### Assignment
Exclude the pictures and repeat all of the data exactly.

Page-level text extractions
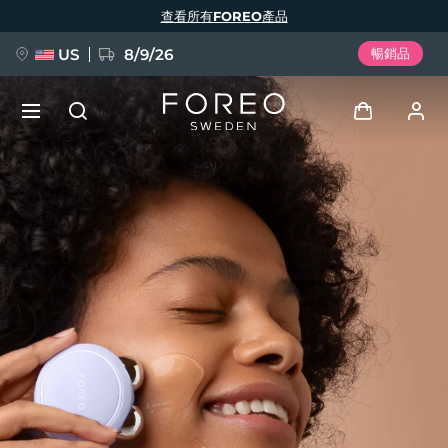
移
查看所有FOREO產品
至
主
內
容
US
8/9/26
暢銷品
新品
登入
語言
BREAKING NEWS
用戶信息
English
Deutsch
Español
我的設備
FAQ™ Pure Beauty-Tech Elixir
Français
Italiano
Português
我的訂單
Polski
Svenska
Русский
Türkçe
简体中文
繁體中文
我的地址
issa™ Teeth Whitening Set
我的訂閱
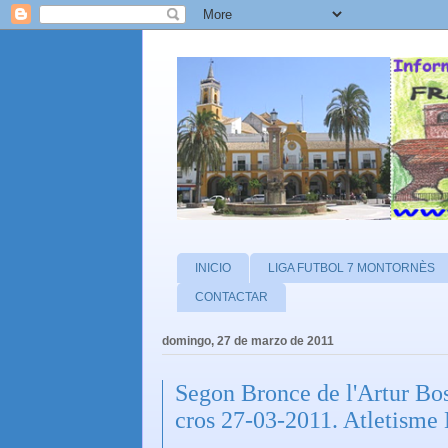
INICIO
LIGA FUTBOL 7 MONTORNÈS
CONTACTAR
domingo, 27 de marzo de 2011
Segon Bronce de l'Artur Bo
cros 27-03-2011. Atletisme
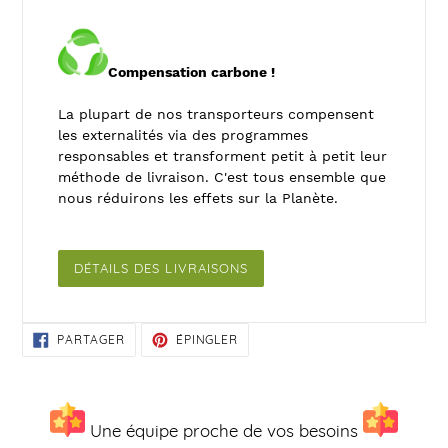
Compensation carbone !
La plupart de nos transporteurs compensent
les externalités via des programmes
responsables et transforment petit à petit leur
méthode de livraison. C'est tous ensemble que
nous réduirons les effets sur la Planète.
DÉTAILS DES LIVRAISONS
PARTAGER
ÉPINGLER
PARTAGER
ÉPINGLER
SUR
SUR
FACEBOOK
PINTEREST
Une équipe proche de vos besoins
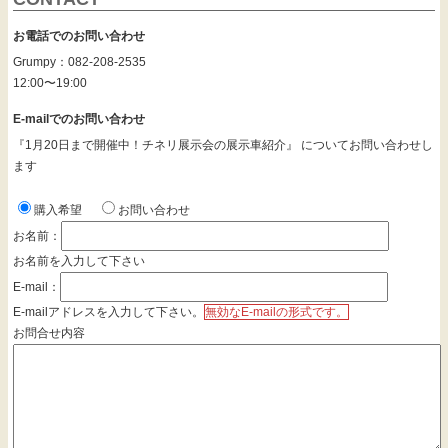
お電話でのお問い合わせ
Grumpy：082-208-2535
12:00〜19:00
E-mailでのお問い合わせ
『1月20日まで開催中！チネリ展示会の展示車紹介』 についてお問い合わせし
ます
購入希望
お問い合わせ
お名前：
お名前を入力して下さい
E-mail：
E-mailアドレスを入力して下さい。
無効なE-mailの形式です。
お問合せ内容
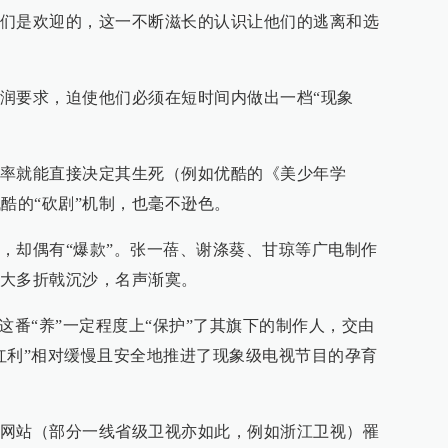
们是欢迎的，这一不断滋长的认识让他们的逃离和选
润要求，迫使他们必须在短时间内做出一档“现象
率就能直接决定其生死（例如优酷的《美少年学
酷的“砍剧”机制，也毫不逊色。
，却偶有“爆款”。张一蓓、谢涤葵、甘琼等广电制作
大多折戟沉沙，名声渐寞。
这番“养”一定程度上“保护”了其旗下的制作人，交由
红利”相对缓慢且安全地推进了现象级电视节目的孕育
网站（部分一线省级卫视亦如此，例如浙江卫视）罹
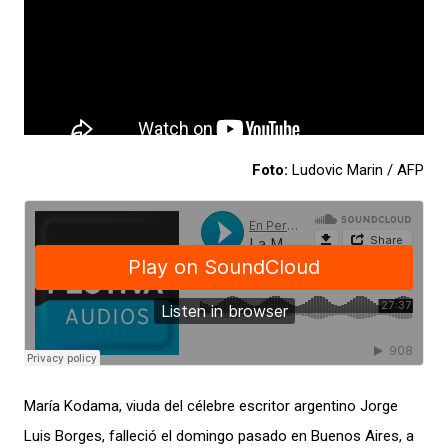
Foto:
Ludovic Marin / AFP
María Kodama, viuda del célebre escritor argentino Jorge
Luis Borges, falleció el domingo pasado en Buenos Aires, a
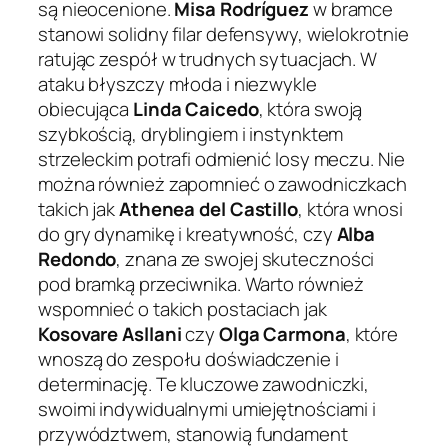
są nieocenione.
Misa Rodríguez
w bramce
stanowi solidny filar defensywy, wielokrotnie
ratując zespół w trudnych sytuacjach. W
ataku błyszczy młoda i niezwykle
obiecująca
Linda Caicedo
, która swoją
szybkością, dryblingiem i instynktem
strzeleckim potrafi odmienić losy meczu. Nie
można również zapomnieć o zawodniczkach
takich jak
Athenea del Castillo
, która wnosi
do gry dynamikę i kreatywność, czy
Alba
Redondo
, znana ze swojej skuteczności
pod bramką przeciwnika. Warto również
wspomnieć o takich postaciach jak
Kosovare Asllani
czy
Olga Carmona
, które
wnoszą do zespołu doświadczenie i
determinację. Te kluczowe zawodniczki,
swoimi indywidualnymi umiejętnościami i
przywództwem, stanowią fundament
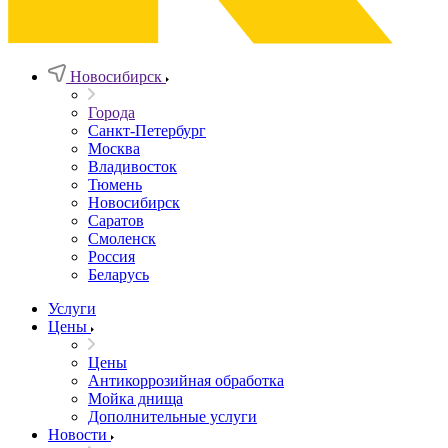
Новосибирск
Города
Санкт-Петербург
Москва
Владивосток
Тюмень
Новосибирск
Саратов
Смоленск
Россия
Беларусь
Услуги
Цены
Цены
Антикоррозийная обработка
Мойка днища
Дополнительные услуги
Новости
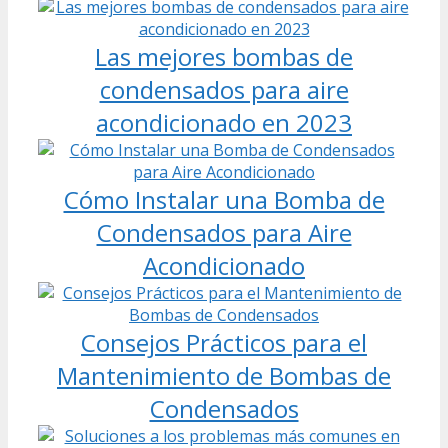
Las mejores bombas de
condensados para aire
acondicionado en 2023
Cómo Instalar una Bomba de
Condensados para Aire
Acondicionado
Consejos Prácticos para el
Mantenimiento de Bombas de
Condensados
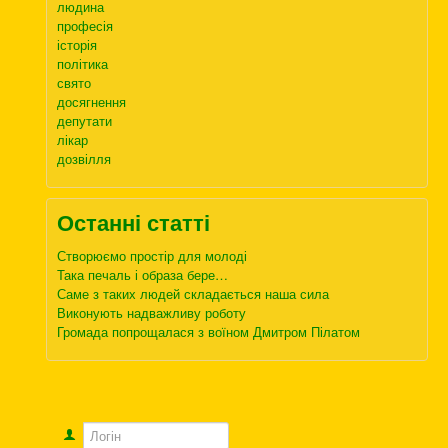
людина
професія
історія
політика
свято
досягнення
депутати
лікар
дозвілля
Останні статті
Створюємо простір для молоді
Така печаль і образа бере…
Саме з таких людей складається наша сила
Виконують надважливу роботу
Громада попрощалася з воїном Дмитром Пілатом
Логін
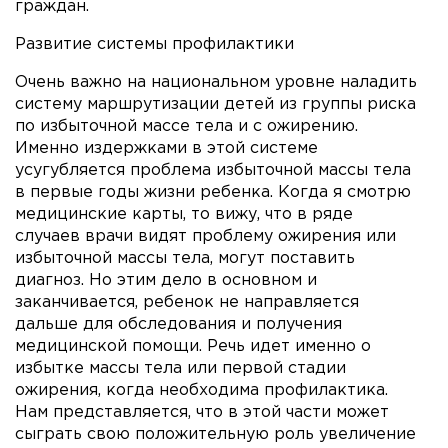
граждан.
Развитие системы профилактики
Очень важно на национальном уровне наладить
систему маршрутизации детей из группы риска
по избыточной массе тела и с ожирению.
Именно издержками в этой системе
усугубляется проблема избыточной массы тела
в первые годы жизни ребенка. Когда я смотрю
медицинские карты, то вижу, что в ряде
случаев врачи видят проблему ожирения или
избыточной массы тела, могут поставить
диагноз. Но этим дело в основном и
заканчивается, ребенок не направляется
дальше для обследования и получения
медицинской помощи. Речь идет именно о
избытке массы тела или первой стадии
ожирения, когда необходима профилактика.
Нам представляется, что в этой части может
сыграть свою положительную роль увеличение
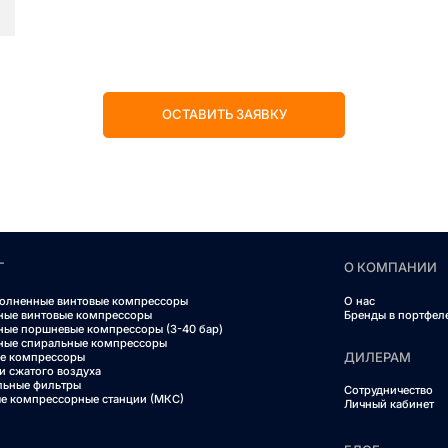
ОСТАВИТЬ ЗАЯВКУ
Г
О КОМПАНИИ
олненные винтовые компрессоры
О нас
ные винтовые компрессоры
Бренды в портфел
ные поршневые компрессоры (3-40 бар)
ные спиральные компрессоры
ДИЛЕРАМ
е компрессоры
и сжатого воздуха
льные фильтры
Сотрудничество
е компрессорные станции (МКС)
Личный кабинет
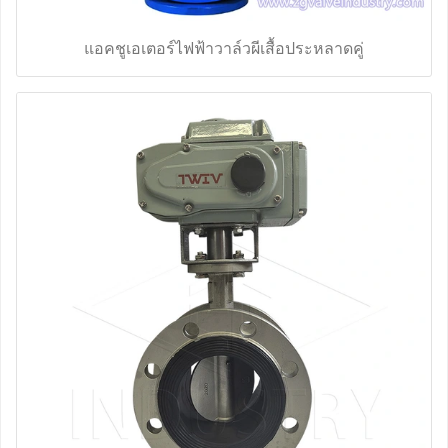
แอคชูเอเตอร์ไฟฟ้าวาล์วผีเสื้อประหลาดคู่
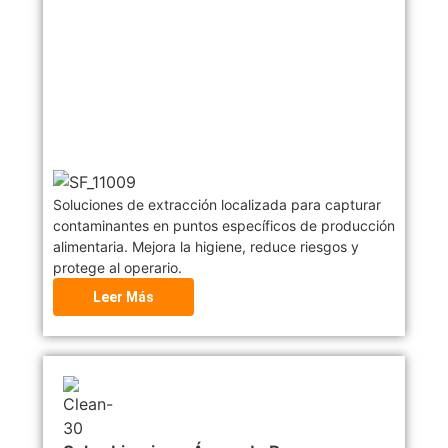
Soluciones de extracción localizada para capturar
contaminantes en puntos específicos de producción
alimentaria. Mejora la higiene, reduce riesgos y
protege al operario.
Leer Más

### The completed task
移
查看所有FOREO產品
至
主
內
容
US
8/9/26
暢銷品
新品
登入
語言
BREAKING NEWS
用戶信息
English
Deutsch
Español
我的設備
FAQ™ Pure Beauty-Tech Elixir
Français
Italiano
Português
我的訂單
Polski
Svenska
Русский
Türkçe
简体中文
繁體中文
我的地址
issa™ Teeth Whitening Set
我的訂閱
INICIO
LIGA FUTBOL 7 MONTORNÈS
CONTACTAR
domingo, 27 de marzo de 2011
Segon Bronce de l'Artur Bo
cros 27-03-2011. Atletisme
Compensation carbone !
La plupart de nos transporteurs compensent
les externalités via des programmes
responsables et transforment petit à petit leur
méthode de livraison. C'est tous ensemble que
nous réduirons les effets sur la Planète.
DÉTAILS DES LIVRAISONS
PARTAGER
ÉPINGLER
PARTAGER
ÉPINGLER
SUR
SUR
FACEBOOK
PINTEREST
Une équipe proche de vos besoins
お電話でのお問い合わせ
Grumpy：082-208-2535
12:00〜19:00
E-mailでのお問い合わせ
『1月20日まで開催中！チネリ展示会の展示車紹介』 についてお問い合わせし
ます
購入希望
お問い合わせ
お名前：
お名前を入力して下さい
E-mail：
E-mailアドレスを入力して下さい。
無効なE-mailの形式です。
お問合せ内容
们是欢迎的，这一不断滋长的认识让他们的逃离和选
润要求，迫使他们必须在短时间内做出一档“现象
率就能直接决定其生死（例如优酷的《美少年学
酷的“砍剧”机制，也毫不逊色。
，却偶有“爆款”。张一蓓、谢涤葵、甘琼等广电制作
大多折戟沉沙，名声渐寞。
这番“养”一定程度上“保护”了其旗下的制作人，交由
红利”相对缓慢且安全地推进了现象级电视节目的孕育
网站（部分一线省级卫视亦如此，例如浙江卫视）罹
Foto:
Ludovic Marin / AFP
María Kodama, viuda del célebre escritor argentino Jorge
Luis Borges, falleció el domingo pasado en Buenos Aires, a
są nieocenione.
Misa Rodríguez
w bramce
stanowi solidny filar defensywy, wielokrotnie
ratując zespół w trudnych sytuacjach. W
ataku błyszczy młoda i niezwykle
obiecująca
Linda Caicedo
, która swoją
szybkością, dryblingiem i instynktem
strzeleckim potrafi odmienić losy meczu. Nie
można również zapomnieć o zawodniczkach
takich jak
Athenea del Castillo
, która wnosi
do gry dynamikę i kreatywność, czy
Alba
Redondo
, znana ze swojej skuteczności
pod bramką przeciwnika. Warto również
wspomnieć o takich postaciach jak
Kosovare Asllani
czy
Olga Carmona
, które
wnoszą do zespołu doświadczenie i
determinację. Te kluczowe zawodniczki,
swoimi indywidualnymi umiejętnościami i
przywództwem, stanowią fundament
Новосибирск
Города
Санкт-Петербург
Москва
Владивосток
Тюмень
Новосибирск
Саратов
Смоленск
Россия
Беларусь
Услуги
Цены
Цены
Антикоррозийная обработка
Мойка днища
Дополнительные услуги
Новости
Las mejores bombas de
condensados para aire
acondicionado en 2023
Cómo Instalar una Bomba de
Condensados para Aire
Acondicionado
Consejos Prácticos para el
Mantenimiento de Bombas de
Condensados
людина
професія
історія
політика
свято
досягнення
депутати
лікар
дозвілля
Останні статті
Створюємо простір для молоді
Така печаль і образа бере…
Саме з таких людей складається наша сила
Виконують надважливу роботу
Громада попрощалася з воїном Дмитром Пілатом
Логін
граждан.
Развитие системы профилактики
Очень важно на национальном уровне наладить
систему маршрутизации детей из группы риска
по избыточной массе тела и с ожирению.
Именно издержками в этой системе
усугубляется проблема избыточной массы тела
в первые годы жизни ребенка. Когда я смотрю
медицинские карты, то вижу, что в ряде
случаев врачи видят проблему ожирения или
избыточной массы тела, могут поставить
диагноз. Но этим дело в основном и
заканчивается, ребенок не направляется
дальше для обследования и получения
медицинской помощи. Речь идет именно о
избытке массы тела или первой стадии
ожирения, когда необходима профилактика.
Нам представляется, что в этой части может
сыграть свою положительную роль увеличение
ОСТАВИТЬ ЗАЯВКУ
Г
О КОМПАНИИ
олненные винтовые компрессоры
О нас
ные винтовые компрессоры
Бренды в портфел
ные поршневые компрессоры (3-40 бар)
ные спиральные компрессоры
ДИЛЕРАМ
е компрессоры
и сжатого воздуха
льные фильтры
Сотрудничество
е компрессорные станции (МКС)
Личный кабинет
แอคชูเอเตอร์ไฟฟ้าวาล์วผีเสื้อประหลาดคู่
Soluciones de extracción localizada para capturar
contaminantes en puntos específicos de producción
alimentaria. Mejora la higiene, reduce riesgos y
protege al operario.
Leer Más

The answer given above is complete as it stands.